_PROBLEM TO SOLVE_
Your copy should match the entries exactly, with the pictures left out.

Segment Start: SUPPLIED MATERIAL

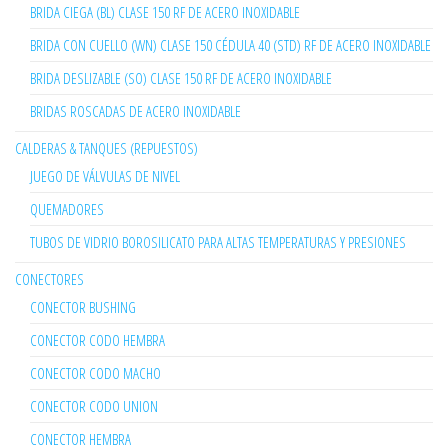
BRIDA CIEGA (BL) CLASE 150 RF DE ACERO INOXIDABLE
BRIDA CON CUELLO (WN) CLASE 150 CÉDULA 40 (STD) RF DE ACERO INOXIDABLE
BRIDA DESLIZABLE (SO) CLASE 150 RF DE ACERO INOXIDABLE
BRIDAS ROSCADAS DE ACERO INOXIDABLE
CALDERAS & TANQUES (REPUESTOS)
JUEGO DE VÁLVULAS DE NIVEL
QUEMADORES
TUBOS DE VIDRIO BOROSILICATO PARA ALTAS TEMPERATURAS Y PRESIONES
CONECTORES
CONECTOR BUSHING
CONECTOR CODO HEMBRA
CONECTOR CODO MACHO
CONECTOR CODO UNION
CONECTOR HEMBRA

Segment End: SUPPLIED MATERIAL

_RESPONSE BELOW_
BRIDA CIEGA (BL) CLASE 150 RF DE ACERO INOXIDABLE
BRIDA CON CUELLO (WN) CLASE 150 CÉDULA 40 (STD) RF DE ACERO INOXIDABLE
BRIDA DESLIZABLE (SO) CLASE 150 RF DE ACERO INOXIDABLE
BRIDAS ROSCADAS DE ACERO INOXIDABLE
CALDERAS & TANQUES (REPUESTOS)
JUEGO DE VÁLVULAS DE NIVEL
QUEMADORES
TUBOS DE VIDRIO BOROSILICATO PARA ALTAS TEMPERATURAS Y PRESIONES
CONECTORES
CONECTOR BUSHING
CONECTOR CODO HEMBRA
CONECTOR CODO MACHO
CONECTOR CODO UNION
CONECTOR HEMBRA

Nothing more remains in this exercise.